“Now I don’t have to vote Republican anymore!” by Carol Crouse

19 May

Carol Crouse retired from teaching art several years ago and now has the time to make art of her own, preferably Plein-Air. She volunteers with Planned Parenthood in the San Gabriel Valley, and enjoys doing beauty and special effects makeup for the screen. She lives in Altadena, California, near Pasadena.


In 1968-69, Kent State students were having frequent demonstrations on campus against the Vietnam War. Townspeople too were protesting the war. 1969 was my last year of college at Kent State, and I lived in a little duplex. My roomie and I were on one side, and two guys, both named David, were on the other. The Davids were in SDS but I wasn’t aware of that until later. I used to sit in on their political meetings; I paid no attention to what they were talking about. I grooved on their music like the Chambers Brothers’ “Time Has Come Today.”

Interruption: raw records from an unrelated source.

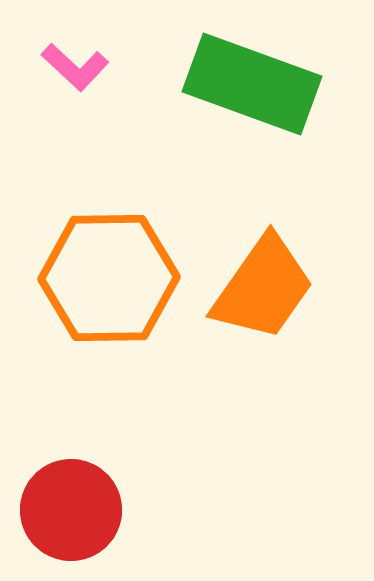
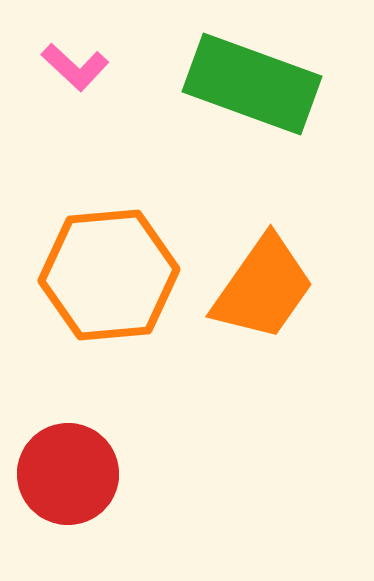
orange hexagon: moved 3 px up; rotated 4 degrees counterclockwise
red circle: moved 3 px left, 36 px up
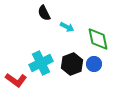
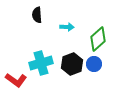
black semicircle: moved 7 px left, 2 px down; rotated 21 degrees clockwise
cyan arrow: rotated 24 degrees counterclockwise
green diamond: rotated 60 degrees clockwise
cyan cross: rotated 10 degrees clockwise
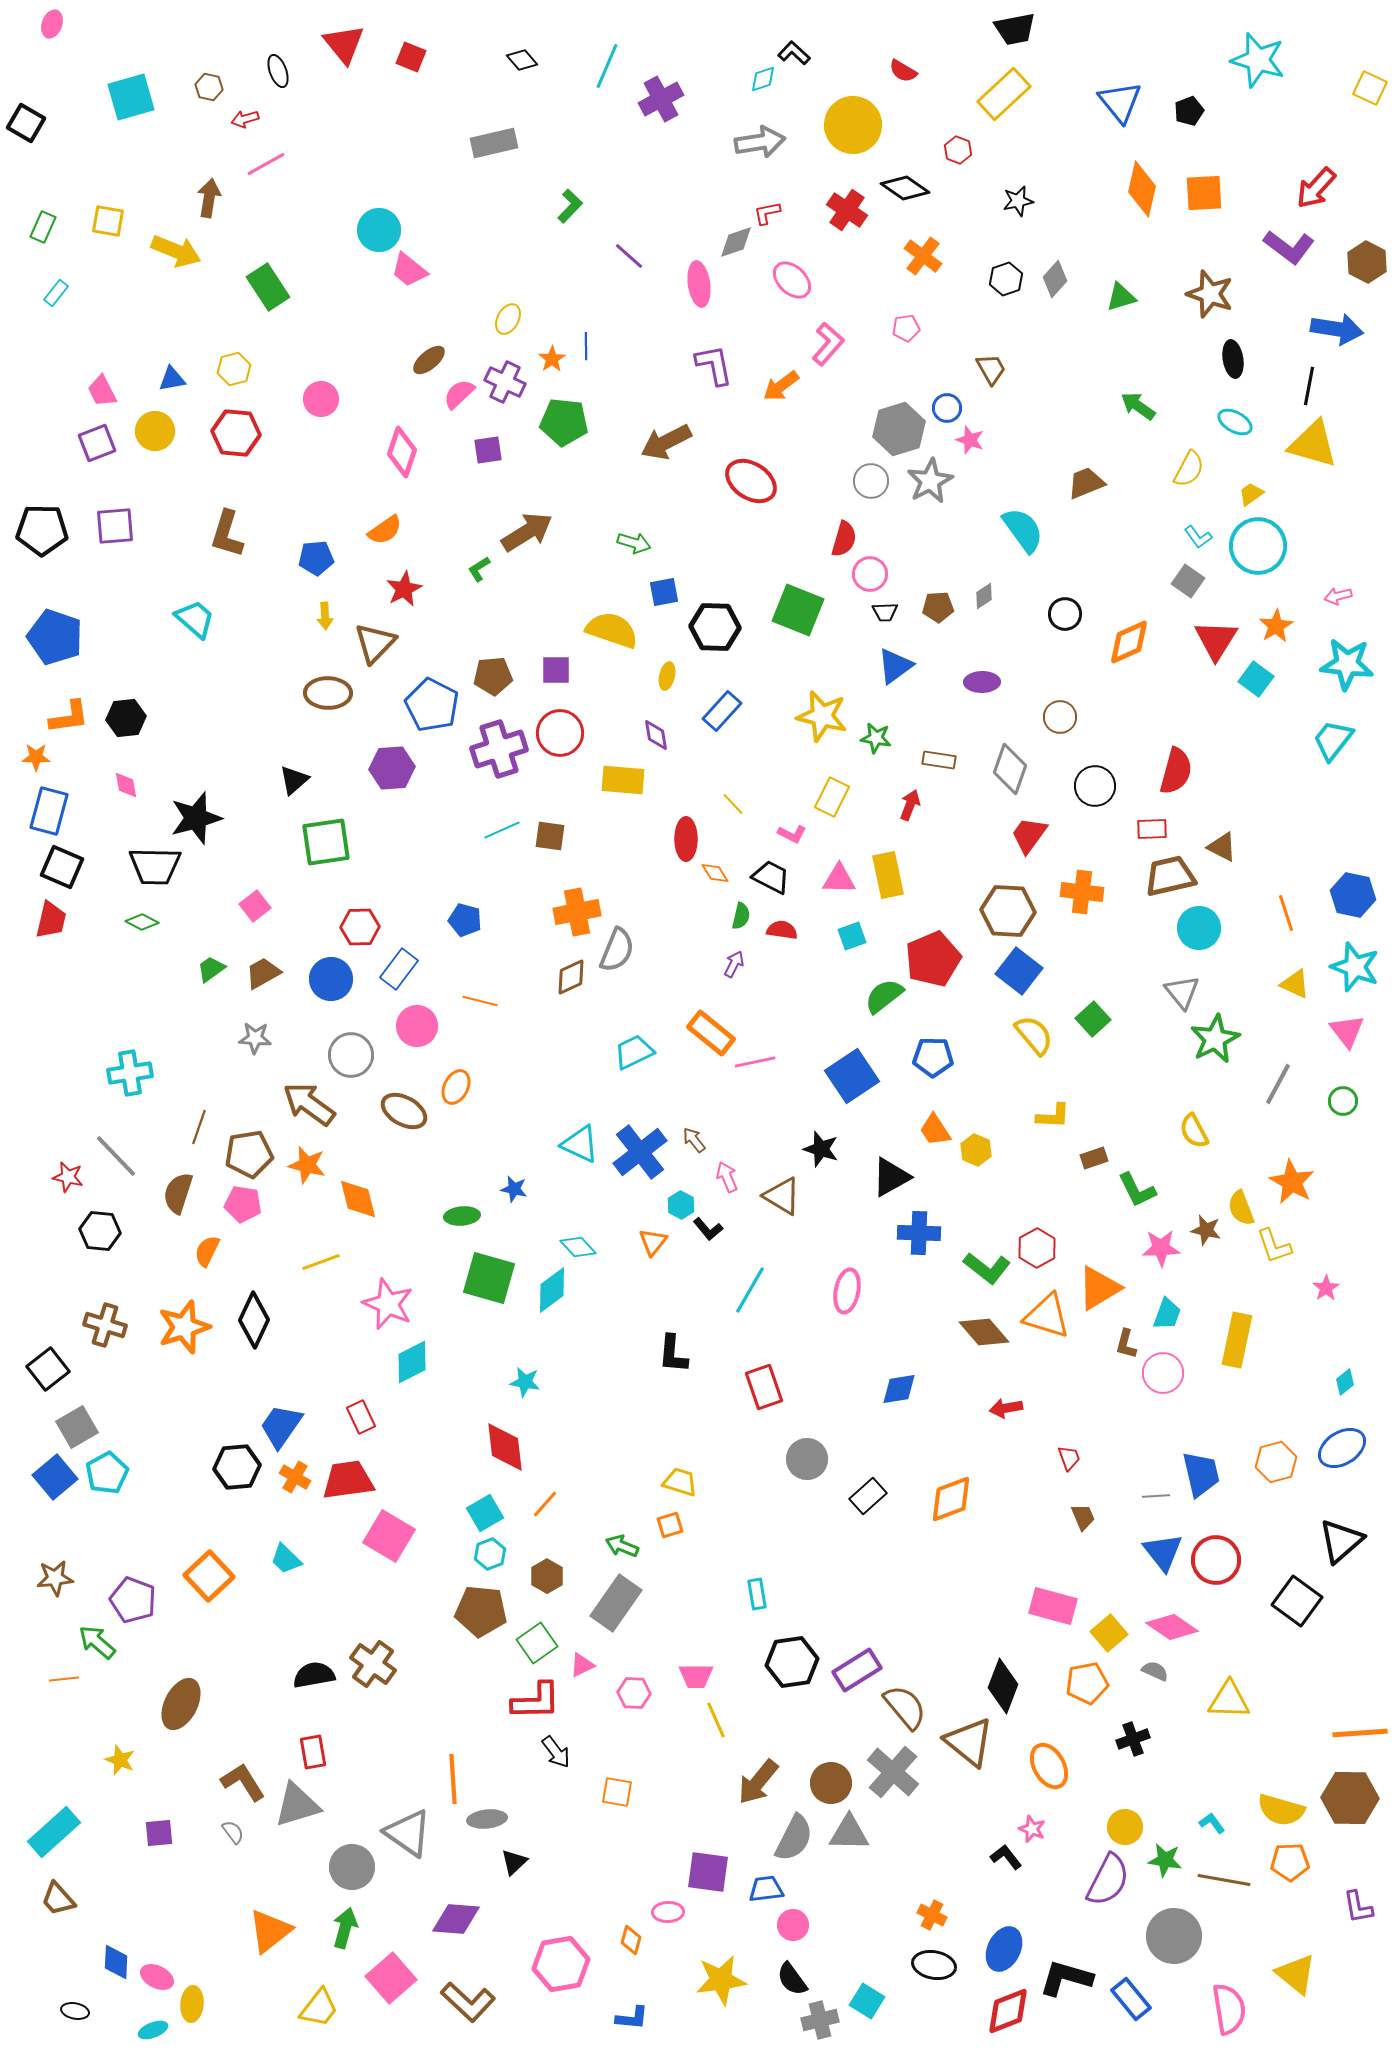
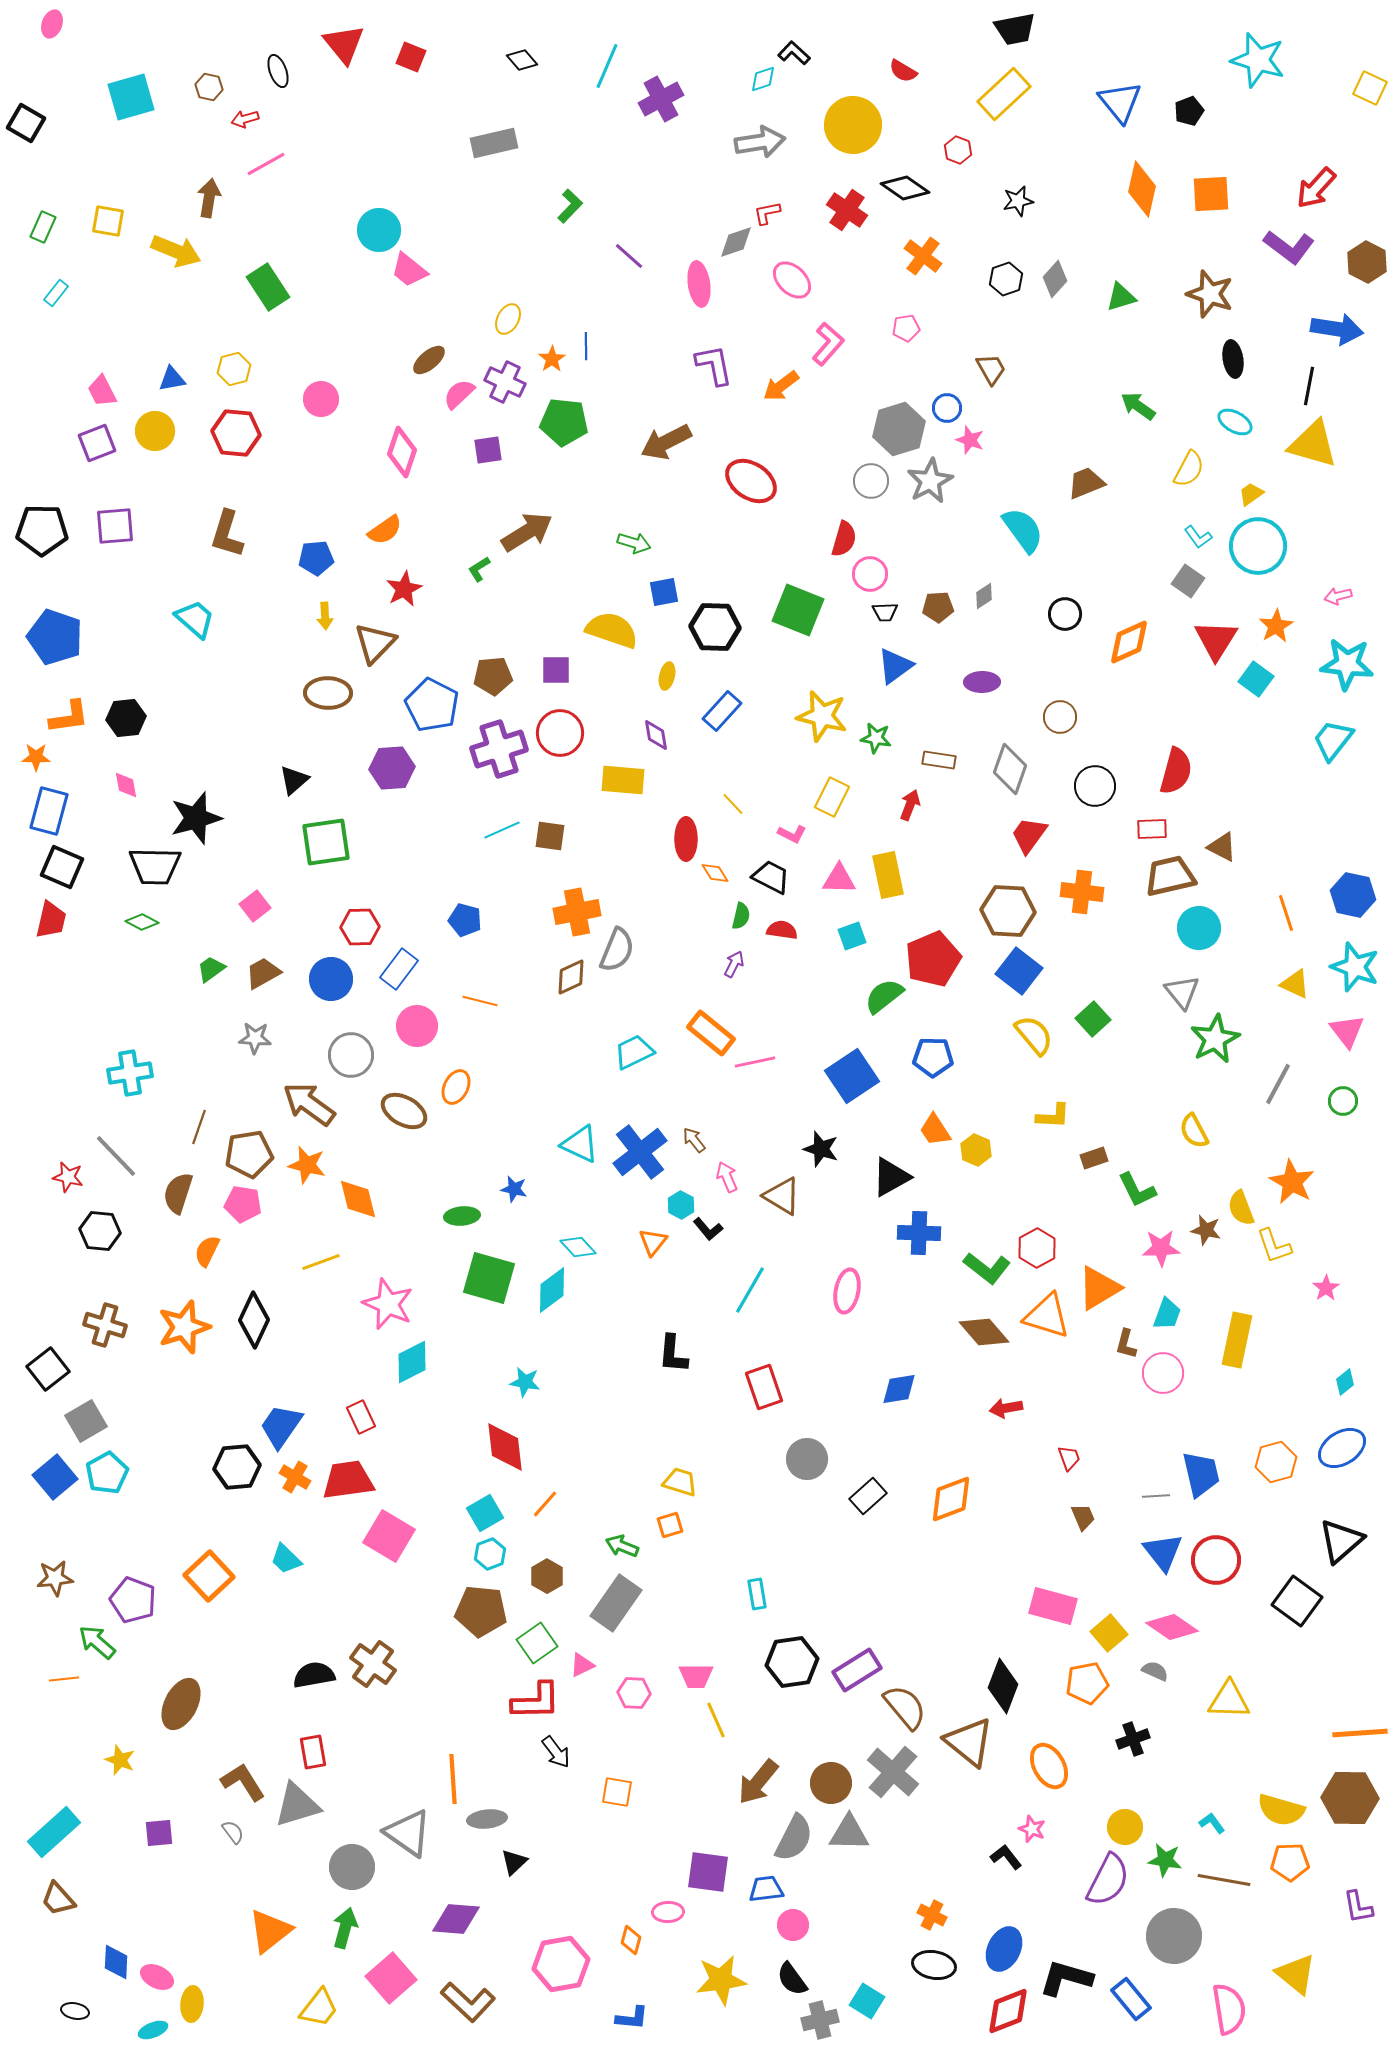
orange square at (1204, 193): moved 7 px right, 1 px down
gray square at (77, 1427): moved 9 px right, 6 px up
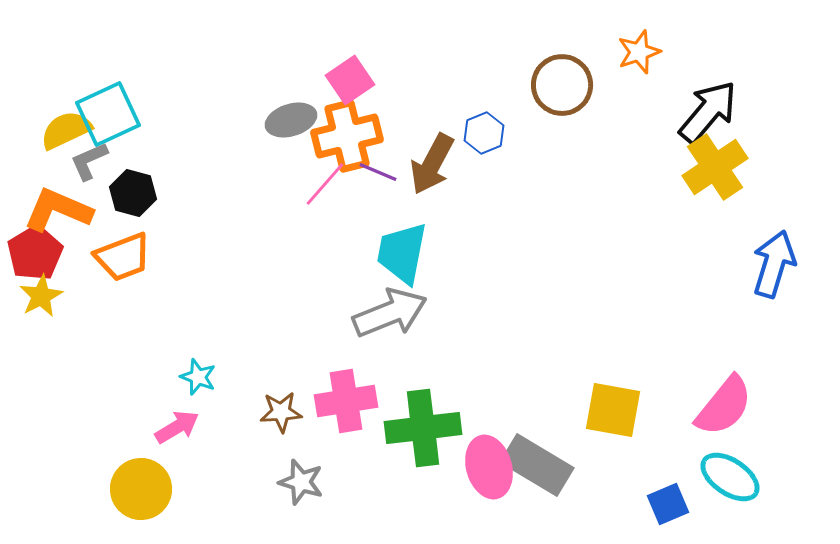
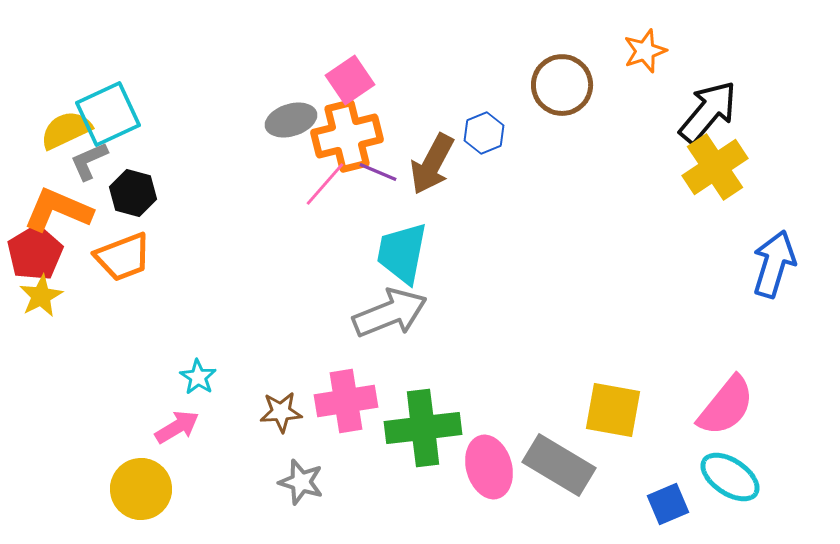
orange star: moved 6 px right, 1 px up
cyan star: rotated 12 degrees clockwise
pink semicircle: moved 2 px right
gray rectangle: moved 22 px right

The Davids and friends planned activities. Demonstrations took place in the bookstore, lounge, etc. Some of us would try to pick out the narcs. The demonstrations were long and snaked around the campus.

I had first realized what was going on in Vietnam when my brother Bill was about to be drafted, in 1967 or ‘68.  I remember my dad insisting, in a patriotic fervor, that my brother join the service. “I’m going to get that critter into the military if I have to Shanghai  him,” was what he said.  Instead of being drafted into the Army, Bill volunteered for the Air Force. When it was time to be shipped to Vietnam, he and I rented a Volkswagen stick shift (I didn’t own a car at that time)—he taught me to drive manual in an afternoon—and I drove him to Norton Air Force Base near San Bernardino, arriving at 2 or 3 a.m.

I still wasn’t fully aware of the war although I did know that I’d never be a Republican because that was what my dad was. Bill wrote to me about some disturbing things about Vietnam.  One thing I recall is his telling me about a fellow soldier who had adopted a Vietnamese orphan, and then had been killed the following week.  He also described the air raids, and the constant sounds of the heavy helicopters flying overhead.  My stepfather Colin admonished him, “Never tell anyone back home what’s really going on.” So Bill stopped writing about it. But I started reading and listening more—these things helped to form my political consciousness.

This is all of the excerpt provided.